▶ WHAT IS EXPECTED
Nothing but the pictures may be left out. Restate the rest of the entries word for word.
#### RAW DATA ####
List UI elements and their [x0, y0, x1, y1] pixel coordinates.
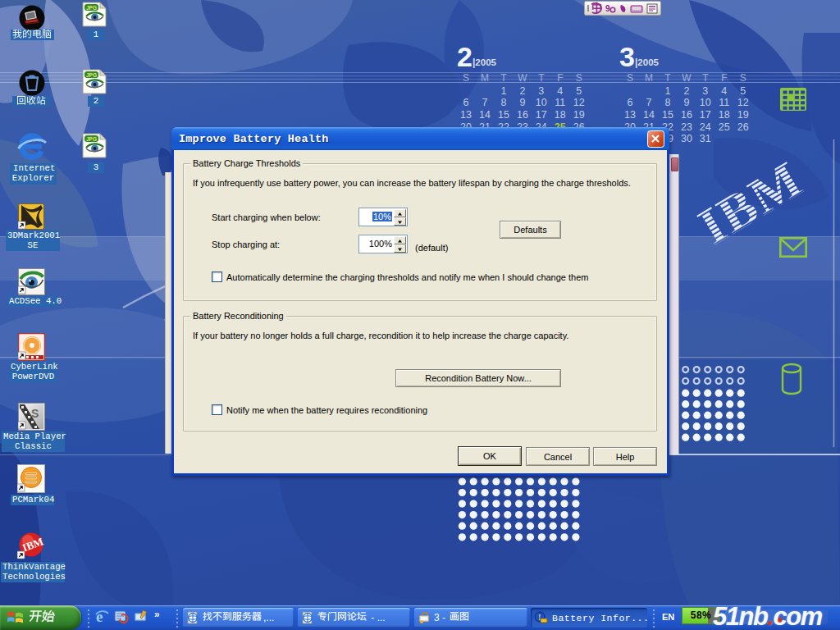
svg-text:T: T [702, 72, 709, 84]
svg-text:3: 3 [619, 41, 635, 72]
svg-text:7: 7 [646, 97, 652, 108]
svg-text:15: 15 [662, 109, 673, 121]
svg-text:W: W [682, 72, 692, 84]
svg-text:S: S [576, 72, 582, 84]
svg-text:31: 31 [700, 133, 711, 144]
svg-text:e: e [96, 608, 103, 625]
svg-text:5: 5 [740, 85, 746, 97]
svg-text:F: F [557, 72, 563, 84]
svg-text:3: 3 [538, 85, 544, 97]
svg-text:24: 24 [700, 121, 711, 133]
svg-text:JPG: JPG [86, 136, 97, 142]
svg-text:1: 1 [664, 85, 670, 97]
svg-text:4: 4 [557, 85, 563, 97]
svg-text:9: 9 [605, 4, 610, 13]
svg-text:14: 14 [643, 109, 655, 121]
svg-text:23: 23 [681, 121, 692, 133]
svg-text:19: 19 [573, 109, 585, 121]
svg-text:12: 12 [573, 97, 585, 108]
svg-text:JPG: JPG [86, 72, 97, 78]
svg-text:16: 16 [517, 109, 528, 121]
svg-text:18: 18 [719, 109, 730, 121]
svg-text:S: S [627, 72, 633, 84]
svg-text:11: 11 [555, 97, 565, 108]
svg-text:JPG: JPG [86, 5, 97, 11]
svg-text:»: » [154, 609, 160, 620]
svg-text:S: S [740, 72, 746, 84]
svg-text:2: 2 [683, 85, 689, 97]
svg-text:11: 11 [719, 97, 729, 108]
svg-text:12: 12 [737, 97, 749, 108]
svg-text:13: 13 [624, 109, 636, 121]
svg-text:|2005: |2005 [472, 57, 497, 68]
svg-text:3: 3 [702, 85, 708, 97]
svg-text:4: 4 [721, 85, 727, 97]
svg-text:6: 6 [463, 97, 469, 108]
svg-text:25: 25 [719, 121, 730, 133]
svg-text:17: 17 [700, 109, 711, 121]
svg-text:W: W [518, 72, 527, 84]
svg-text:16: 16 [681, 109, 692, 121]
svg-text:6: 6 [628, 97, 633, 108]
svg-text:18: 18 [555, 109, 566, 121]
svg-text:T: T [664, 72, 671, 84]
svg-text:26: 26 [737, 121, 749, 133]
svg-text:T: T [500, 72, 507, 84]
svg-text:F: F [721, 72, 727, 84]
svg-text:9: 9 [519, 97, 525, 108]
svg-text:5: 5 [576, 85, 582, 97]
svg-text:30: 30 [681, 133, 692, 144]
svg-text:10: 10 [536, 97, 547, 108]
svg-text:M: M [645, 72, 653, 84]
svg-text:10: 10 [700, 97, 711, 108]
svg-text:S: S [31, 407, 39, 420]
svg-text:8: 8 [500, 97, 506, 108]
svg-text:|2005: |2005 [635, 57, 660, 68]
svg-text:19: 19 [737, 109, 749, 121]
svg-text:T: T [538, 72, 545, 84]
svg-text:8: 8 [664, 97, 670, 108]
svg-text:2: 2 [457, 41, 472, 72]
svg-text:2: 2 [519, 85, 525, 97]
svg-text:S: S [463, 72, 469, 84]
svg-text:17: 17 [536, 109, 547, 121]
svg-text:14: 14 [479, 109, 491, 121]
svg-text:7: 7 [482, 97, 488, 108]
svg-text:1: 1 [500, 85, 506, 97]
svg-text:13: 13 [460, 109, 472, 121]
svg-text:9: 9 [683, 97, 689, 108]
svg-text:M: M [481, 72, 489, 84]
svg-text:15: 15 [498, 109, 509, 121]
####
▶ ANSWER TO THE EXERCISE
List UI elements and their [x0, y0, x1, y1] pixel coordinates.
svg-text:T: T [702, 72, 709, 84]
svg-text:3: 3 [619, 41, 635, 72]
svg-text:7: 7 [646, 97, 652, 108]
svg-text:15: 15 [662, 109, 673, 121]
svg-text:W: W [682, 72, 692, 84]
svg-text:S: S [576, 72, 582, 84]
svg-text:31: 31 [700, 133, 711, 144]
svg-text:e: e [96, 608, 103, 625]
svg-text:5: 5 [740, 85, 746, 97]
svg-text:F: F [557, 72, 563, 84]
svg-text:3: 3 [538, 85, 544, 97]
svg-text:24: 24 [700, 121, 711, 133]
svg-text:JPG: JPG [86, 136, 97, 142]
svg-text:1: 1 [664, 85, 670, 97]
svg-text:4: 4 [557, 85, 563, 97]
svg-text:9: 9 [605, 4, 610, 13]
svg-text:14: 14 [643, 109, 655, 121]
svg-text:23: 23 [681, 121, 692, 133]
svg-text:19: 19 [573, 109, 585, 121]
svg-text:12: 12 [573, 97, 585, 108]
svg-text:JPG: JPG [86, 72, 97, 78]
svg-text:16: 16 [517, 109, 528, 121]
svg-text:18: 18 [719, 109, 730, 121]
svg-text:S: S [627, 72, 633, 84]
svg-text:11: 11 [555, 97, 565, 108]
svg-text:JPG: JPG [86, 5, 97, 11]
svg-text:»: » [154, 609, 160, 620]
svg-text:S: S [740, 72, 746, 84]
svg-text:2: 2 [683, 85, 689, 97]
svg-text:11: 11 [719, 97, 729, 108]
svg-text:12: 12 [737, 97, 749, 108]
svg-text:13: 13 [624, 109, 636, 121]
svg-text:|2005: |2005 [472, 57, 497, 68]
svg-text:3: 3 [702, 85, 708, 97]
svg-text:4: 4 [721, 85, 727, 97]
svg-text:6: 6 [463, 97, 469, 108]
svg-text:25: 25 [719, 121, 730, 133]
svg-text:17: 17 [700, 109, 711, 121]
svg-text:W: W [518, 72, 527, 84]
svg-text:16: 16 [681, 109, 692, 121]
svg-text:6: 6 [628, 97, 633, 108]
svg-text:18: 18 [555, 109, 566, 121]
svg-text:T: T [664, 72, 671, 84]
svg-text:26: 26 [737, 121, 749, 133]
svg-text:T: T [500, 72, 507, 84]
svg-text:F: F [721, 72, 727, 84]
svg-text:9: 9 [519, 97, 525, 108]
svg-text:5: 5 [576, 85, 582, 97]
svg-text:30: 30 [681, 133, 692, 144]
svg-text:10: 10 [536, 97, 547, 108]
svg-text:M: M [645, 72, 653, 84]
svg-text:10: 10 [700, 97, 711, 108]
svg-text:S: S [31, 407, 39, 420]
svg-text:8: 8 [500, 97, 506, 108]
svg-text:|2005: |2005 [635, 57, 660, 68]
svg-text:19: 19 [737, 109, 749, 121]
svg-text:T: T [538, 72, 545, 84]
svg-text:8: 8 [664, 97, 670, 108]
svg-text:2: 2 [457, 41, 472, 72]
svg-text:2: 2 [519, 85, 525, 97]
svg-text:S: S [463, 72, 469, 84]
svg-text:17: 17 [536, 109, 547, 121]
svg-text:14: 14 [479, 109, 491, 121]
svg-text:7: 7 [482, 97, 488, 108]
svg-text:1: 1 [500, 85, 506, 97]
svg-text:13: 13 [460, 109, 472, 121]
svg-text:9: 9 [683, 97, 689, 108]
svg-text:M: M [481, 72, 489, 84]
svg-text:15: 15 [498, 109, 509, 121]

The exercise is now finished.